Let's by hand take the "derivative" of the babylonian iteration with respect to x.  
Specifically $t' = \frac{dt}{dx}$. This is the old fashioned way of a human writing code.  

In [15]:
function dbabylonian(x; n = 10)
    t = (1 + x) / 2.
    dt = 1 / 2.
    
    for i = 2:n 
        t = (t + x/t) / 2.
        dt = (dt + (t - x * dt) / t^2) / 2.
    end
    dt
end

dbabylonian (generic function with 1 method)

Note: 
$t = \frac{1}{2} \times (t + \frac{x}{t})$  

then $(\frac{dt}{dx})' = \frac{1}{2} \times (t' + \frac{x' \times t - x \times t'}{t^2})$, as $x' = 1$, we get:  
$(\frac{dt}{dx})' = \frac{1}{2} \times (\frac{t' + (t - x \times t')}{t^2})$

See this rewrittent code gets the right answer.  
So the trick is for the computer system to do it for us, and without any loss of speed or convenience.

In [16]:
x= π; dbabylonian(x), .5 / √x

(0.28209479177387814, 0.28209479177387814)

Waht just happened?  
Answer: we created an iteration by hand for t' given our iteration for t, Then we ran the iteration alongside the iteration for t.

In [17]:
babylonian(D((x, 1)))

D((1.7724538509055159, 0.28209479177387814))

How did this work?  
It created the same derivative iteration that we did by hand, using very general rules that are set once and need not be written by hand (and multiple dispatch).  
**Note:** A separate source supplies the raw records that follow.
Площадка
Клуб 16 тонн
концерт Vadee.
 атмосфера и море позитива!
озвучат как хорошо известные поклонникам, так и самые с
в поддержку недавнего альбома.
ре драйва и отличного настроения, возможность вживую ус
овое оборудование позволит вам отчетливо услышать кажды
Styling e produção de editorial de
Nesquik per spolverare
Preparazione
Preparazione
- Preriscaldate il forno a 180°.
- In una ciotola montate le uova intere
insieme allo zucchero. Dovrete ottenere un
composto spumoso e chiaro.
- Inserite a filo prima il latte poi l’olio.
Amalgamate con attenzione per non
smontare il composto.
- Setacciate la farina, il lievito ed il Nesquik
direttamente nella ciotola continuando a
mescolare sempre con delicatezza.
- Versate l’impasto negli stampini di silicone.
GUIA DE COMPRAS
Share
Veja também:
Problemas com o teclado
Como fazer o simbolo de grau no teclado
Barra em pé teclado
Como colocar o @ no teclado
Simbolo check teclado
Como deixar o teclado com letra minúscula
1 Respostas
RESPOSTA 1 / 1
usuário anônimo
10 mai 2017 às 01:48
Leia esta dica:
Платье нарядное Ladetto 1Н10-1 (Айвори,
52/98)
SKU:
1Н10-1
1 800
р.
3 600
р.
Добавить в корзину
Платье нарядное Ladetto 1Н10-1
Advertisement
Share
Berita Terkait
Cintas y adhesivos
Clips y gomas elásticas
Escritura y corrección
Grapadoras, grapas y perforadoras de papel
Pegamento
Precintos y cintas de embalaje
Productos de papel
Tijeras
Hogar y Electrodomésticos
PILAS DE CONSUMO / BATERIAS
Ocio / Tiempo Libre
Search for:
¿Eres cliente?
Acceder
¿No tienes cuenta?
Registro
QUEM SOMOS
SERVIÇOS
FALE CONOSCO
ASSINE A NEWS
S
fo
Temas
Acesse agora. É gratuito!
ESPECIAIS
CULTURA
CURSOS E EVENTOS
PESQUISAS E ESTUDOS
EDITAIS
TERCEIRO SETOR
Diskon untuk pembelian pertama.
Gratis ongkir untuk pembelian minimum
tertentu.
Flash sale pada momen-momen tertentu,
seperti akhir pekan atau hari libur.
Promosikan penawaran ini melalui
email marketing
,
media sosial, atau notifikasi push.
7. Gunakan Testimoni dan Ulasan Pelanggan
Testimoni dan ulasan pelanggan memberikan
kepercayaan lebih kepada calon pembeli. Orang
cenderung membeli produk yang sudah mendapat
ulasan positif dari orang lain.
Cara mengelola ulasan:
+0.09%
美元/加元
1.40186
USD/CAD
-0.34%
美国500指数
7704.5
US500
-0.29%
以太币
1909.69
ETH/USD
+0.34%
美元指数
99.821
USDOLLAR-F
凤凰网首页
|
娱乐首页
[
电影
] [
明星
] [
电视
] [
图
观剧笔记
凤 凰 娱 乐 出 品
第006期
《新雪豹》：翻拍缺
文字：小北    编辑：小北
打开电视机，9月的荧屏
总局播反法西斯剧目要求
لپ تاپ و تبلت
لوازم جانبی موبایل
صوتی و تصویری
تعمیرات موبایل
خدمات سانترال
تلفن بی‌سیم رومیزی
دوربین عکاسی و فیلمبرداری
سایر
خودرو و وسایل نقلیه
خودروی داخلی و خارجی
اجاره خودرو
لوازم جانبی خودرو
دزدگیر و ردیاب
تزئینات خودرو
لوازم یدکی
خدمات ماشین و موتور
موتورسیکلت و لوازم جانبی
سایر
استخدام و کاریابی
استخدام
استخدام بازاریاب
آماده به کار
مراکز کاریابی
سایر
**Important** the derivative is substituted before the JIT compiler, and thus efficient compiled code is executed.

## Dual Number Notation

Instead of $D(a, b)$ we can write: $a + b \epsilon$ where $\epsilon$ satisfies $\epsilon^2 = 0$. Some people like to recall imaginary numbers where an $i$ is introduced with $i^2 = -1$. Others like to think of how engineers just fdrop the $O(\epsilon^2)$ terms.  
The four rules are:  
- 1 & 2. $(a + b\epsilon) \pm (c + d\epsilon) = (a + c) \pm (b + d)\epsilon$
- 3. $(a + b\epsilon) \times (c + d\epsilon) = (ac) + (bc + ad)\epsilon$
- 4. $\frac{(a + b\epsilon)}{(c + d\epsilon)} = (\frac{a}{c}) + \frac{(bc - ad)}{d^2}\epsilon$


In [18]:
Base.show(io::IO, x::D) = print(io, x.f[1], " + ", x.f[2], " ϵ")

In [19]:
# Add the last 2 rules to type system

import Base: -, *

# overload: 
-(x::D, y::D) = D(x.f .- y.f)
*(x::D, y::D) = D((x.f[1] * y.f[1], (y.f[1] * x.f[2] + x.f[1] * y.f[2])))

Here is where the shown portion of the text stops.